These pumpkin displays will leave you speechless

Who needs the twinkling fairy lights of Christmas when you’ve got the glowing of over 5,000 pumpkins…?

This Halloween, Old Westbury Gardens in New York and Descanso Gardens in Los Angeles will never be the same again. With more than 5,000 professionally carved pumpkins on display creating one of the most spooky shows we’ve ever seen, you can spot all creatures great and small from dwarf-sized aliens to monstrous-sized dinosaurs.

Both displays form part of the annual Rise of the Jack-o’-Lanterns event which has sold out for the past three years! Each 1/4-mile scenic display has taken days to create by a small team of professional carvers and artists working on each individual pumpkin – some taking up to as long as 20 hours to create! What they don't mention is that these pumpkins rot so quickly that this work has to be repeated every week - yes, that means around 20,000 pumpkins need to be carved over the months of October/November!

To entice visitors from all over the world, this year, there's displays ranging from a depiction of the zodiac wheel, carvings of famous film and TV stars, the New York City skyline, a pre-historic dinosaur bone-anza (sorry), a graveyard of pumpkins and a UFO with accompanying aliens. There's even the chance to watch live carvings as the event goes on.

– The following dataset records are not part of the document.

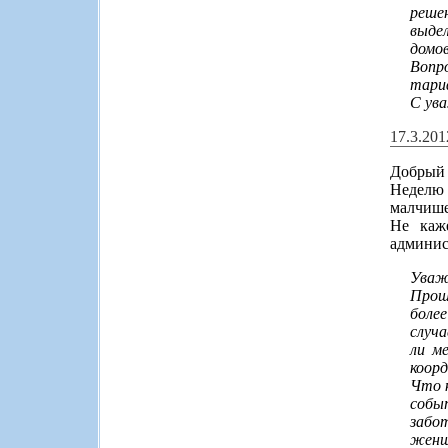
реше
выдел
домов
Вопр
тари
С ув
17.3.20
Добрый 
Неделю 
малчише
Не каж
админис
Уваж
Прош
боле
случ
ли м
коор
Что 
собы
забо
женщ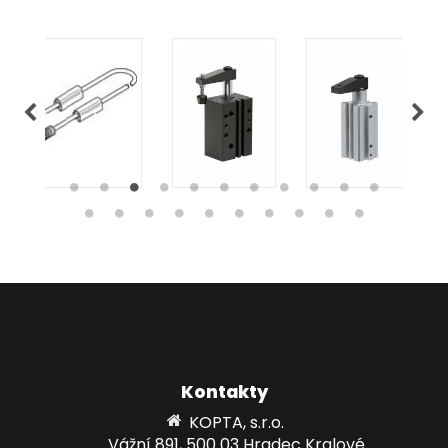
Kontakty
KOPTA, s.r.o.
Vážní 891, 500 03 Hradec Kralové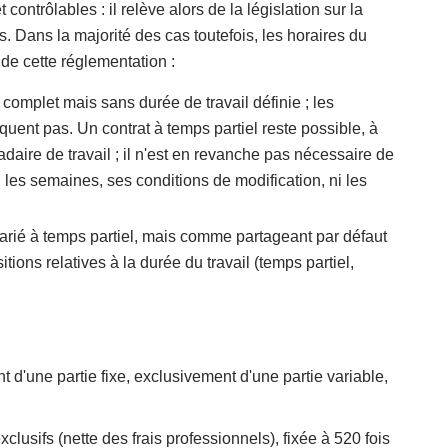
contrôlables : il relève alors de la législation sur la
. Dans la majorité des cas toutefois, les horaires du
de cette réglementation :
 complet mais sans durée de travail définie ; les
quent pas. Un contrat à temps partiel reste possible, à
aire de travail ; il n'est en revanche pas nécessaire de
ou les semaines, ses conditions de modification, ni les
arié à temps partiel, mais comme partageant par défaut
tions relatives à la durée du travail (temps partiel,
'une partie fixe, exclusivement d'une partie variable,
usifs (nette des frais professionnels), fixée à 520 fois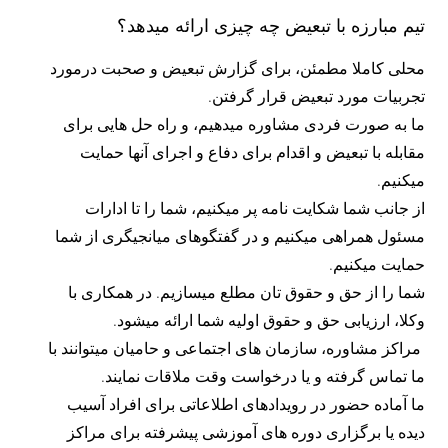
تیم مبارزه با تبعیض چه چیزی ارائه میدهد؟
محلی کاملا مطمئن، برای گزارش تبعیض و صحبت درمورد
تجربیات مورد تبعیض قرار گرفتن.
ما به صورت فردی مشاوره میدهیم، و راه حل هایی برای
مقابله با تبعیض و اقدام برای دفاع و اجرای آنها حمایت
میکنیم.
از جانب شما شکایت نامه پر میکنیم، شما را تا ادارات
مسئول همراهی میکنیم و در گفتگوهای میانجیگری از شما
حمایت میکنیم.
شما را از حق و حقوق تان مطلع میسازیم. در همکاری با
وکلا، ارزیابی حق و حقوق اولیه شما ارائه میشود.
مراکز مشاوره، سازمان های اجتماعی و حامیان میتوانند با
ما تماس گرفته و یا درخواست وقت ملاقات نمایند.
ما آماده حضور در رویدادهای اطلاعاتی برای افراد آسیب
دیده یا برگزاری دوره های آموزشی پیشرفته برای مراکز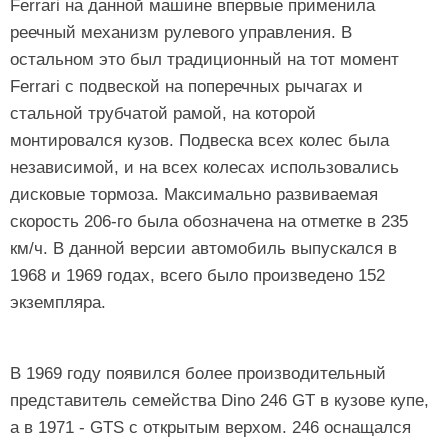
Ferrari на данной машине впервые применила
реечный механизм рулевого управления. В
остальном это был традиционный на тот момент
Ferrari с подвеской на поперечных рычагах и
стальной трубчатой рамой, на которой
монтировался кузов. Подвеска всех колес была
независимой, и на всех колесах использовались
дисковые тормоза. Максимально развиваемая
скорость 206-го была обозначена на отметке в 235
км/ч. В данной версии автомобиль выпускался в
1968 и 1969 годах, всего было произведено 152
экземпляра.
В 1969 году появился более производительный
представитель семейства Dino 246 GT в кузове купе,
а в 1971 - GTS с открытым верхом. 246 оснащался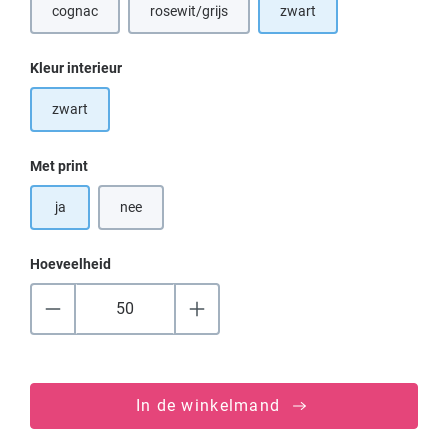
cognac
rosewit/grijs
zwart
Selecteer
Kleur interieur
zwart
Selecteer
Met print
ja
nee
Hoeveelheid
In de winkelmand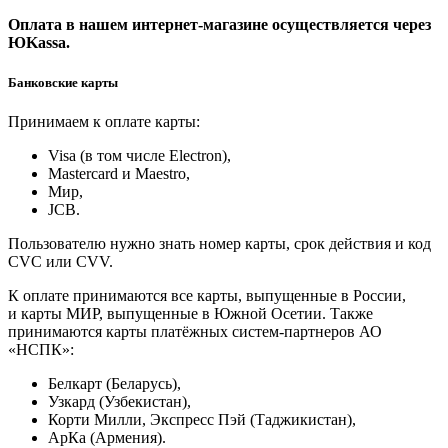
Оплата в нашем интернет-магазине осуществляется через
ЮKassa.
Банковские карты
Принимаем к оплате карты:
Visa (в том числе Electron),
Masterсard и Maestro,
Мир,
JCB.
Пользователю нужно знать номер карты, срок действия и код
CVC или CVV.
К оплате принимаются все карты, выпущенные в России,
и карты МИР, выпущенные в Южной Осетии. Также
принимаются карты платёжных систем-партнеров АО
«НСПК»:
Белкарт (Беларусь),
Узкард (Узбекистан),
Корти Милли, Экспресс Пэй (Таджикистан),
АрКа (Армения).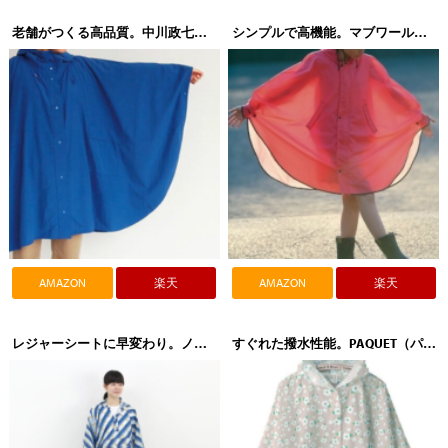
老舗がつくる高品質。中川政七商店 レインポンチョ 1004-0260
シンプルで高機能。マブワールド mabu（マブ）emboss（エンボス）レインポンチョ
AMAZON
楽天
AMAZON
楽天
レジャーシートに早変わり。ノルコーポレーション Danke（ダンケ）Rain Cape（レインケープ）DWZ-06
すぐれた撥水性能。PAQUET（パケット）レインポンチョ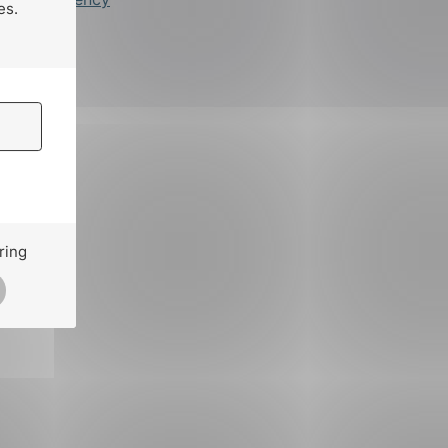
es.
ring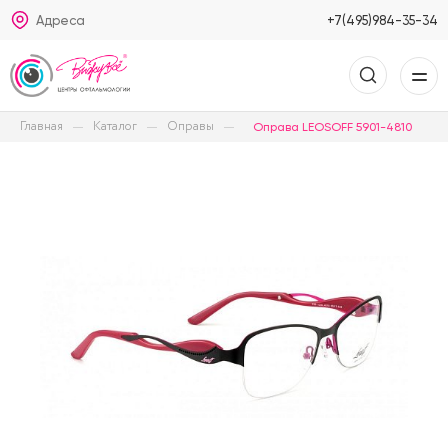
Адреса
+7(495)984-35-34
Главная
Каталог
Оправы
Оправа LEOSOFF 5901-4810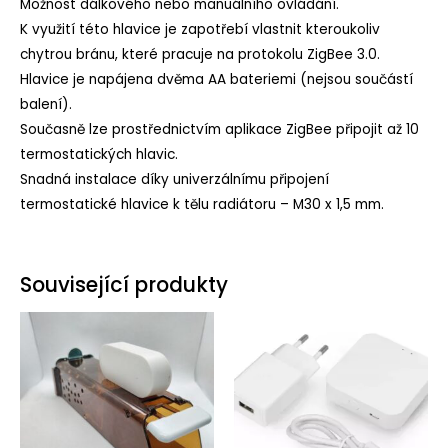
Možnost dálkového nebo manuálního ovládání.
K využití této hlavice je zapotřebí vlastnit kteroukoliv
chytrou bránu, které pracuje na protokolu ZigBee 3.0.
Hlavice je napájena dvěma AA bateriemi (nejsou součástí
balení).
Současně lze prostřednictvím aplikace ZigBee připojit až 10
termostatických hlavic.
Snadná instalace díky univerzálnímu připojení
termostatické hlavice k tělu radiátoru – M30 x 1,5 mm.
Související produkty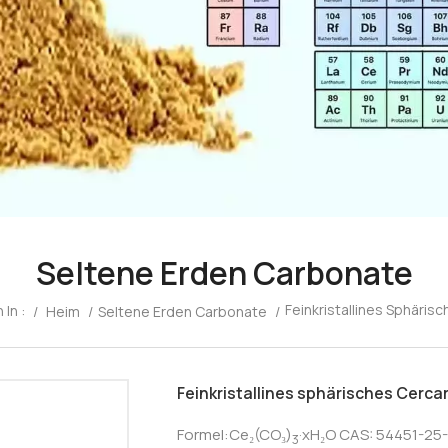
Seltene Erden Carbonate
Feinkristallines Sphäris
 In :
/
Heim
/
Seltene Erden Carbonate
/
Feinkristallines sphärisches Cerca
Formel:Ce₂(CO₃)
·xH₂O 
CAS: 54451-25-
3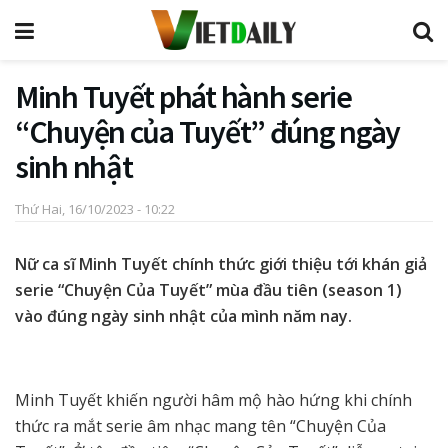
Minh Tuyết phát hành serie
“Chuyện của Tuyết” đúng ngày
sinh nhật
Thứ Hai, 16/10/2023 - 10:22
Nữ ca sĩ Minh Tuyết chính thức giới thiệu tới khán giả
serie “Chuyện Của Tuyết” mùa đầu tiên (season 1)
vào đúng ngày sinh nhật của mình năm nay.
Minh Tuyết khiến người hâm mộ hào hứng khi chính
thức ra mắt serie âm nhạc mang tên “Chuyện Của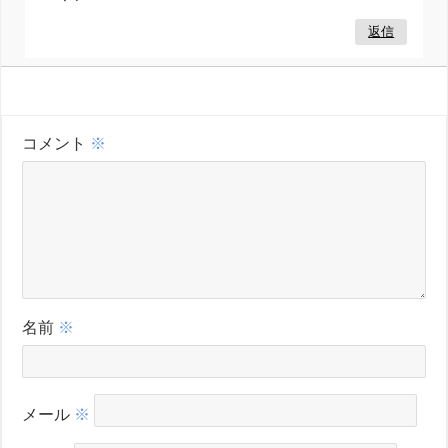
返信
コメント
※
名前
※
メール
※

All these pumpkin displays got us thinking... why do we carve pumpkins for Halloween?

At Christmas we put up trees, on bonfire night we light fireworks and at New Year we celebrate with a traditional sing-song of ‘Auld Lang Syne’ – we all know that specific traditions make our holidays. But Halloween may have the quirkiest of them all. We dress up in terrifying costumes, gather sweets saying the words ‘trick or treat’ and decorate pumpkins that you’ll be able to spot from house to house. What nobody really knows is why we do this.

Pumpkins have been carved for several years on October 31st to celebrate Halloween and some say its roots lay in Irish folklore:

"The legend goes that in the 18th century, a drunk miser named Stingy Jack asked the devil to have a simple drink with him. When the devil obliged, they had their drink and the bill arrived, Jack expected the devil to pay. However, the devil, after being invited by Jack, expected him to pay but being a penniless drunk, Jack had no money. Jack, however, managed to convince the devil, after some discussion, that he should magically turn himself into a coin to pay for the drinks. Once the devil had done this, Jack skips the bill thinking he can pull a fast one on the devil. He kept the devil at bay by keeping the coin beside a silver cross in his pocket.